Favignana-Lisbon, tuna and sardine not just on the table

Food in comparison

by Alessandra D'Ippolito

Two unmistakable symbols, the King of Favignana and the Queen of Lisbon. The red fin tuna that crosses the Mediterranean waters and the sardinha that ups the river Tagus to the Atlantic Ocean. Two canned fish with very different flavors, but unique in their being, on the table and for the city.

A song still resounds in the ex Florio factory. Among the abandoned muciare (the boats used for the mattanza) and the nets used for fishing, the cialoma (a song the fishermen sang during the mattanza) continues to tell the story of Favignana. A deep-rooted tradition that still lives in this land. From the tonnara the tonnaroti, the tuna fishermen, came out and, swayed by the waves of the sea, they sang an Arabic music invoking God, a Matri ri Diu (the Mother of God) and the Saints to ensure a rich fishing. A song of death. Or perhaps of joy. It is the song of the mattanza, a propitiatory rite that has as its protagonist the King Tuna.

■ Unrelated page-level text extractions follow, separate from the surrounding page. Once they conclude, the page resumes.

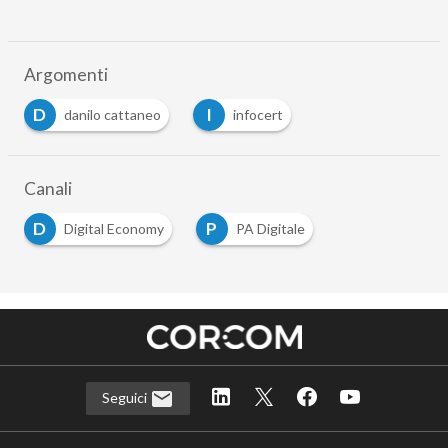
Argomenti
D
I
danilo cattaneo
infocert
Canali
D
P
Digital Economy
PA Digitale
Seguici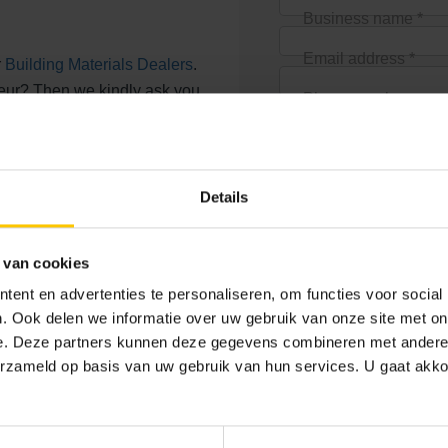
Business name *
Email address *
r
Building Materials Dealers
.
neur? Then we kindly ask you
Phone number
als dealer. In addition,
Address (not a PO B
gium.
Zip code *
Details
Location *
Country *
 van cookies
ent en advertenties te personaliseren, om functies voor social
. Ook delen we informatie over uw gebruik van onze site met on
e. Deze partners kunnen deze gegevens combineren met andere i
erzameld op basis van uw gebruik van hun services. U gaat akk
Select brick *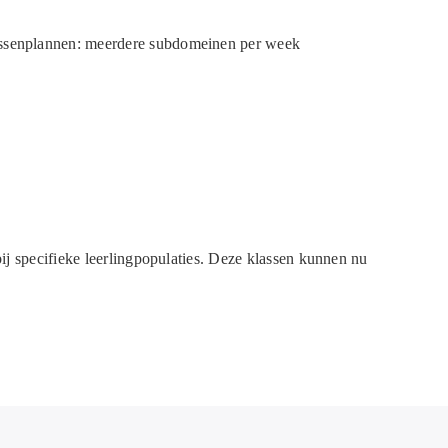
essenplannen: meerdere subdomeinen per week
ij specifieke leerlingpopulaties. Deze klassen kunnen nu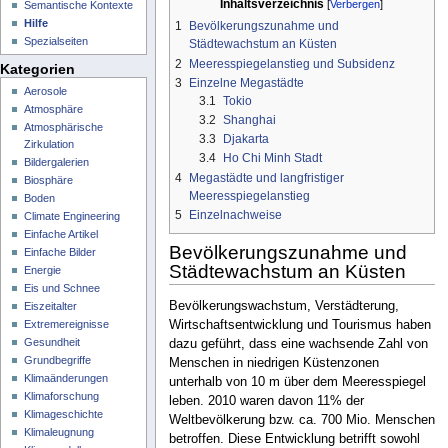
Inhaltsverzeichnis
Semantische Kontexte
Hilfe
1
Bevölkerungszunahme und
Spezialseiten
Städtewachstum an Küsten
2
Meeresspiegelanstieg und Subsidenz
Kategorien
3
Einzelne Megastädte
Aerosole
3.1
Tokio
Atmosphäre
3.2
Shanghai
Atmosphärische
3.3
Djakarta
Zirkulation
3.4
Ho Chi Minh Stadt
Bildergalerien
4
Megastädte und langfristiger
Biosphäre
Meeresspiegelanstieg
Boden
5
Einzelnachweise
Climate Engineering
Einfache Artikel
Bevölkerungszunahme und
Einfache Bilder
Städtewachstum an Küsten
Energie
Eis und Schnee
Bevölkerungswachstum, Verstädterung,
Eiszeitalter
Extremereignisse
Wirtschaftsentwicklung und Tourismus haben
Gesundheit
dazu geführt, dass eine wachsende Zahl von
Grundbegriffe
Menschen in niedrigen Küstenzonen
Klimaänderungen
unterhalb von 10 m über dem Meeresspiegel
Klimaforschung
leben. 2010 waren davon 11% der
Klimageschichte
Weltbevölkerung bzw. ca. 700 Mio. Menschen
Klimaleugnung
betroffen. Diese Entwicklung betrifft sowohl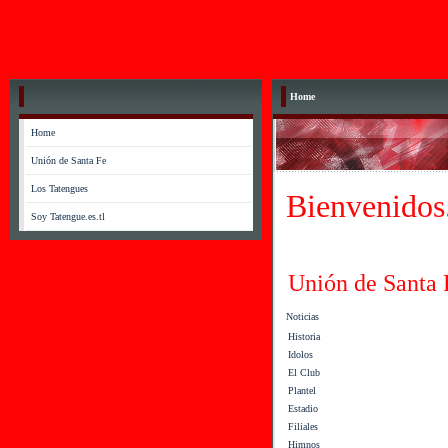
Home
Home
Unión de Santa Fe
Los Tatengues
Bienvenidos.
Soy Tatengue.es.tl
Unión de Santa 
Noticias
Historia
Idolos
El Club
Plantel
Estadio
Filiales
Himnos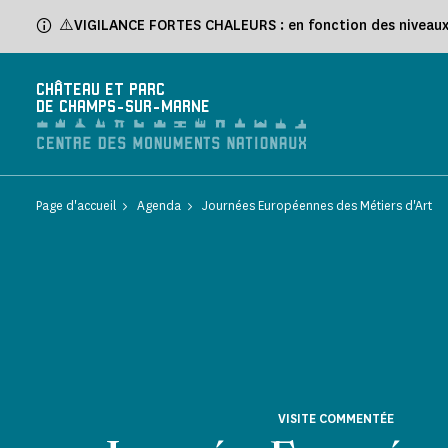
Panneau de gestion des cookies
⚠️VIGILANCE FORTES CHALEURS : en fonction des niveaux d
CHÂTEAU ET PARC
DE CHAMPS-SUR-MARNE
Page d'accueil
Agenda
Journées Européennes des Métiers d'Art
VISITE COMMENTÉE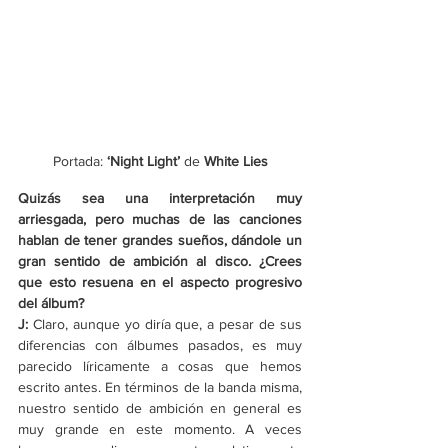
Portada: 
‘
Night Light
’ 
de
 White Lies
Quizás sea una interpretación muy 
arriesgada, pero muchas de las canciones 
hablan de tener grandes sueños, dándole un 
gran sentido de ambición al disco. ¿Crees 
que esto resuena en el aspecto progresivo 
del álbum?
J: 
Claro, aunque yo diría que, a pesar de sus 
diferencias con álbumes pasados, es muy 
parecido líricamente a cosas que hemos 
escrito antes. En términos de la banda misma, 
nuestro sentido de ambición en general es 
muy grande en este momento. A veces 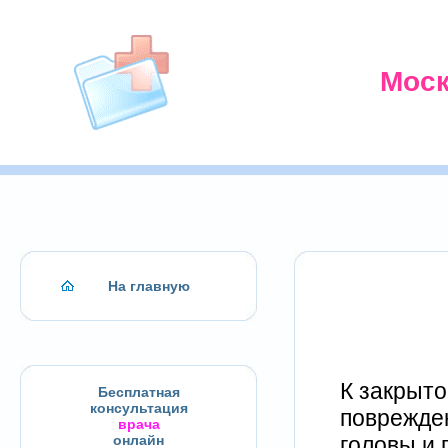
Моск
На главную
К закрыто
Бесплатная
консультация
поврежде
врача
головы и 
онлайн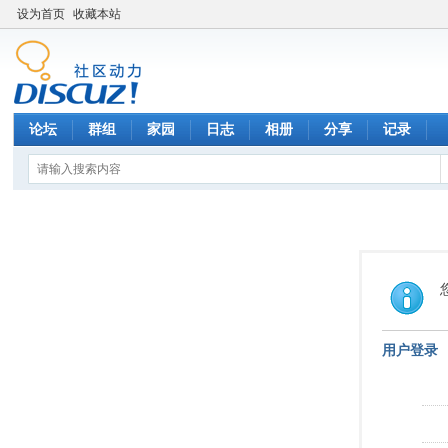
设为首页
收藏本站
论坛
群组
家园
日志
相册
分享
记录
用户登录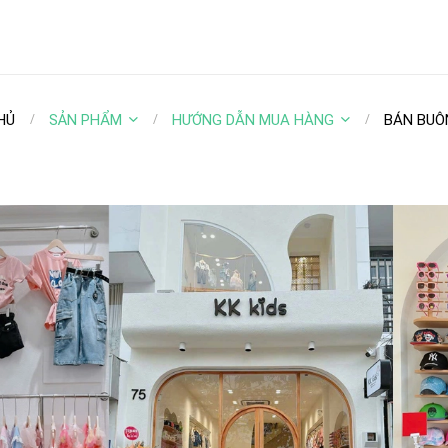
HỦ
SẢN PHẨM
HƯỚNG DẪN MUA HÀNG
BÁN BUÔ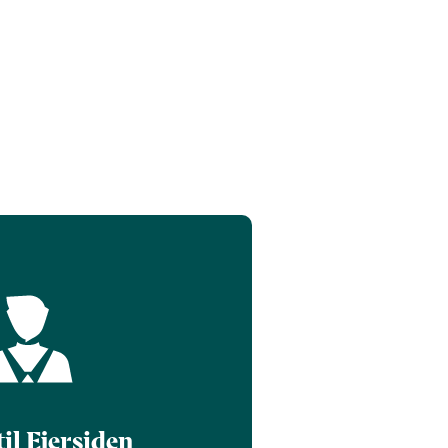
til Ejersiden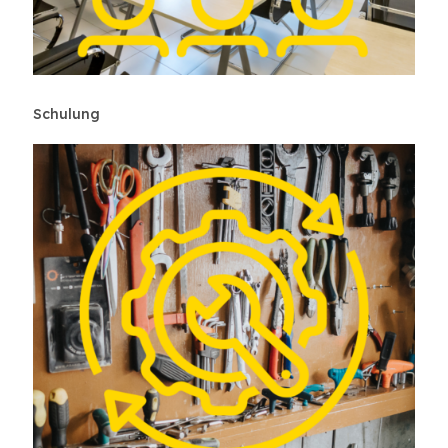
Schulung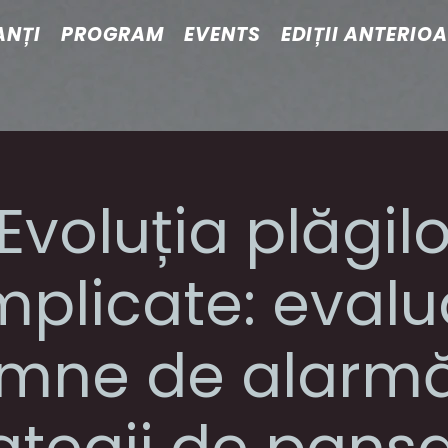
ANȚI
PROGRAM
EVENTS
EDIȚII ANTERIO
„Evoluția plăgilo
plicate: evalu
mne de alarmă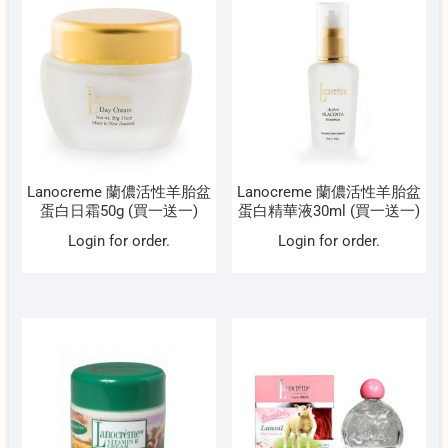
Lanocreme 蘭儂活性羊胎盆
Lanocreme 蘭儂活性羊胎盆
蛋白日霜50g (買一送一)
蛋白精華液30ml (買一送一)
Login for order.
Login for order.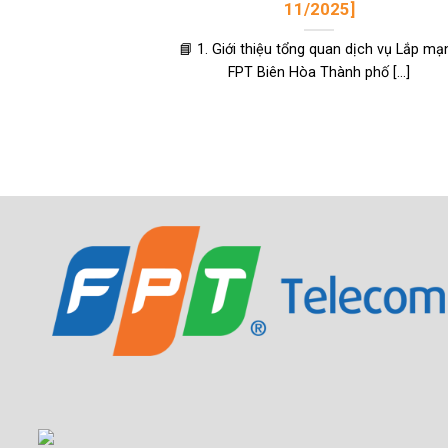
11/2025]
📘 1. Giới thiệu tổng quan dịch vụ Lắp mạ
FPT Biên Hòa Thành phố [...]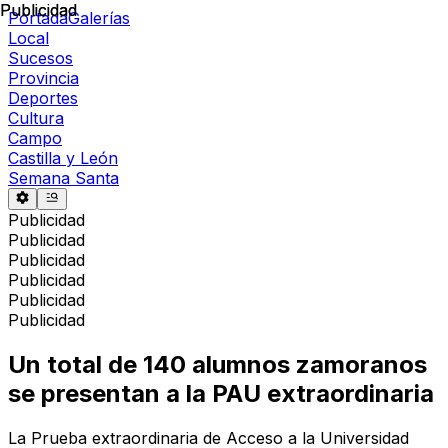
Publicidad
Publicidad
Portada
Galerías
Local
Sucesos
Provincia
Deportes
Cultura
Campo
Castilla y León
Semana Santa
Publicidad
Publicidad
Publicidad
Publicidad
Publicidad
Publicidad
Un total de 140 alumnos zamoranos
se presentan a la PAU extraordinaria
La Prueba extraordinaria de Acceso a la Universidad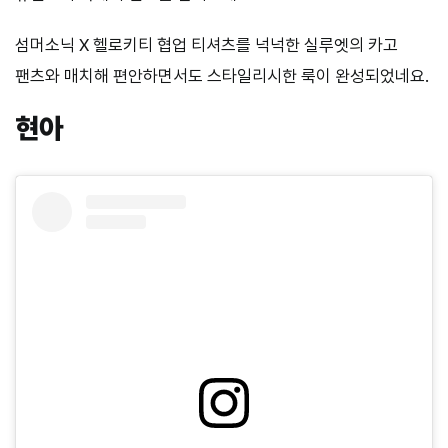
섬머소닉 X 헬로키티 협업 티셔츠를 넉넉한 실루엣의 카고
팬츠와 매치해 편안하면서도 스타일리시한 룩이 완성되었네요.
현아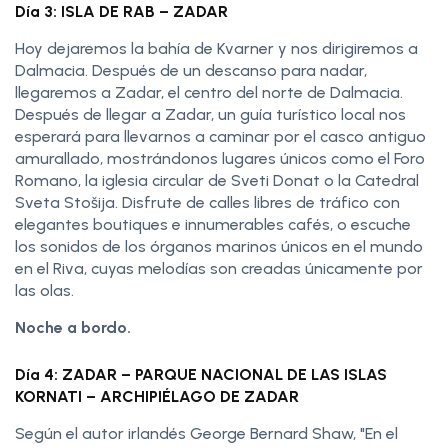
Día 3: ISLA DE RAB – ZADAR
Hoy dejaremos la bahía de Kvarner y nos dirigiremos a
Dalmacia. Después de un descanso para nadar,
llegaremos a Zadar, el centro del norte de Dalmacia.
Después de llegar a Zadar, un guía turístico local nos
esperará para llevarnos a caminar por el casco antiguo
amurallado, mostrándonos lugares únicos como el Foro
Romano, la iglesia circular de Sveti Donat o la Catedral
Sveta Stošija. Disfrute de calles libres de tráfico con
elegantes boutiques e innumerables cafés, o escuche
los sonidos de los órganos marinos únicos en el mundo
en el Riva, cuyas melodías son creadas únicamente por
las olas.
Noche a bordo.
Día 4: ZADAR – PARQUE NACIONAL DE LAS ISLAS
KORNATI – ARCHIPIÉLAGO DE ZADAR
Según el autor irlandés George Bernard Shaw, "En el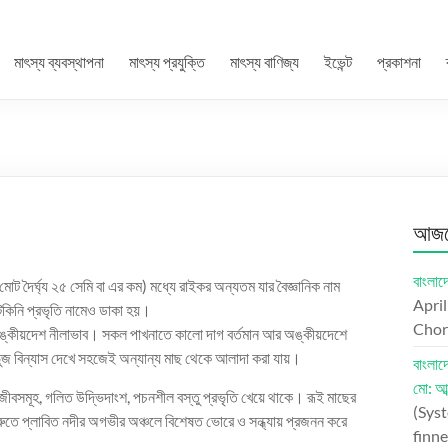
মাৎস্য ব্যবস্থাপনা
মাৎস্য প্রযুক্তি
মাৎস্য বাণিজ্য
ইভেন্ট
প্রকাশনা
আজকে
বাংলা
োট দৈর্ঘ্য ২৫ সেমি বা এর কম) মধ্যে রাইকর অন্যতম যার বৈজ্ঞানিক নাম
Apri
কিনি প্রভৃতি নামেও ডাকা হয়।
Chord
র কঙ্কীয়দেশ নীলাভাব। সকল পাখনাতে কালো দাগ বর্তমান আর অঙ্কীয়দেশে
ুজ বিন্যাস দেখে সহজেই অন্যান্য মাছ থেকে আলাদা করা যায়।
বাংলা
মো: আব
ীবসমূহ, গলিত উদ্ভিদাংশ, পচনশীল বস্তু প্রভৃতি খেয়ে থাকে। রূই মাছের
(Syst
ুরুতে প্লাবিত নদীর অগভীর অঞ্চলে বিশেষত ভোরে ও সন্ধ্যায় প্রজনন করে
finne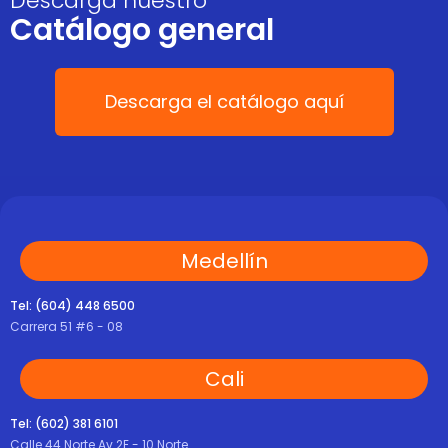
Descarga nuestro
Catálogo general
Descarga el catálogo aquí
Medellín
Tel: (604) 448 6500
Carrera 51 #6 - 08
Cali
Tel: (602) 381 6101
Calle 44 Norte Av 2E - 10 Norte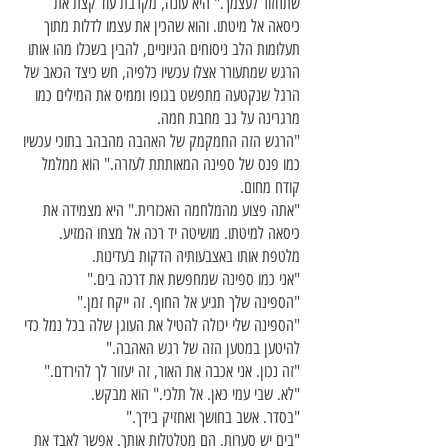
שתחזור לעצמך." היא עונה, מקרבת עוד קצת את
כיסאה אל מיטתו. והוא שהכין את עצמו לדלות מתוך
תעלומות הלב ניסוחים הגיוניים, להבין בשכלו מהו אותו
הרגש שמתעורר אצלו עכשיו כלפיה, חש כיצד הכאב של
הרגל שנקטעה מתפשט בגופו וממיס את המילים כמו
מרגרינה על גב מחבת חמה.
"הרגש הזה החמקמק של האהבה מהבהב בתוכי עכשיו
כמו פנס של ספינה המאותתת לעזרה." הוא ממלמל
קודח מחום.
"אתה פצוע מהמלחמה האכזרית." היא מצמידה את
כיסאה למיטתו. מושיטה יד רכה אל מצחו המזיע.
מלטפת אותו באצבעותיה הדקות בעדינות.
"אני כמו ספינה שמחפשת את דרכה בים."
"הספינה שלך תגיע אל החוף. זה ייקח זמן."
"הספינה שלי יכולה להטיל את העוגן שלה בכל נמל כדי
להיטען במטען הזה של רגש האהבה."
"זה נכון. אני אכבה את האור, זה יעזור לך להירדם."
"לא. שבי עמי כאן. אל תלכי." הוא מבקש.
"בסדר. אשב בחושך ואחזיק בידך."
"בים יש סערות. הם מטלטלות אותך. אפשר לאבד את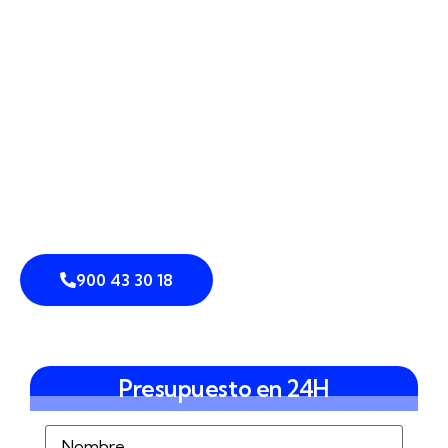
381. Analizamos tu recinto, ya sea una nave, una
urbanización o una vivienda aislada, y combinamos
cámaras perimetrales
,
sensores de intrusión
,
detección perimetral
,
vallado inteligente
y
control de accesos
con
análisis de vídeo
para
reforzar la
prevención de intrusiones
y la disuasión.
Trabajamos con
sistemas integrados de
seguridad
que se adaptan al entorno, tanto si estás
junto al casco urbano como en fincas cercanas al
Parque Natural de Los Alcornocales.
900 43 30 18
Presupuesto en 24H
Nombre
(Obligatorio)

But moving further west, the king gives way to an elegant queen with a long and sinuous body. For the city of Lisbon, there are countless shops that tell her story and they have made the sardine their business. O Mundo Fantastico da Sardinha Portuguesa, it is an example. Carousels of little boxes, shelves dating from 1916 to the present day, endless shades of color that distinguish every year and that give the shop a unique and funny look, almost like a lunapark.


The royals are mainly intended for gourmets. Tuna can be enjoyed with busiate or in pani cunzatu (seasoned bread); the sardine can be enjoyed assada (grilled). The king, the red color of the tomato sautéed in garlic, the crunchiness of the breadcrumbs, Sicilian "crumbs", and the sprinkling of pistachio grains combine perfectly with the twisted shape of the typical Trapani pasta. Then the bread, a drizzle of oil, two dried tomatoes and the extra-fine taste of the tuna roe. This is absolutely the aperitif made in Favignana.

It is the song of the mattanza, a propitiatory rite that has as its protagonist the King Tuna.

The sardine is strictly to eat with your hands. The bon ton of Lisbon says so. You do not have to cut the Queen with a fork and a knife, but you have to peel and bite her, getting your fingers dirty.

Different dishes and inimitable kitchens. But if the table seems to be the only appropriate place for these two sovereigns, it is not true.

Their fame has grown so much over time that they have turned them into real works of art. Paintings, fabric keyrings, photographs by food bloggers and influencers, ceramic statues, collectible boxes and all kinds of souvenirs. The island and the city live on tourism thanks to the wealth of the product they possess.

What could tell the force, the blood and the fight of the slaughter better than a painting? Gianni Mattò, native of Favignana, has in fact spent his talent and love for his land to tell through the images the story of his Majesty "The Tuna" and the effort and commitment of the "heroes" tonnaroti to win the battle against him.

In Lisbon, on the other hand, the queen is colored with the art on the day of the Lisbon Feasts and on the day of Saint Anthony. The icon of the feast is the sardine and it occupies the grids on the fire, as the undisputed protagonist, she adorns the streets with colorful festoons and becomes a true instrument of art. The municipality of Lisbon, in fact, has been holding a competition for years, called Concurso sardinhas: a content that unleashes the creativity of the participants and commits them to create the most beautiful, artistic, particular and unique sardine.

Tuna and sardine represent two geographically distant realities, but they synthesize the warmth and soul of their kingdoms, managing to bring them closer and closer. It seems that there is a Favignana-Lisbon axis that, through the story of two fishes, often in small cans, manages to combine the table and art in a combination that has now become indissoluble.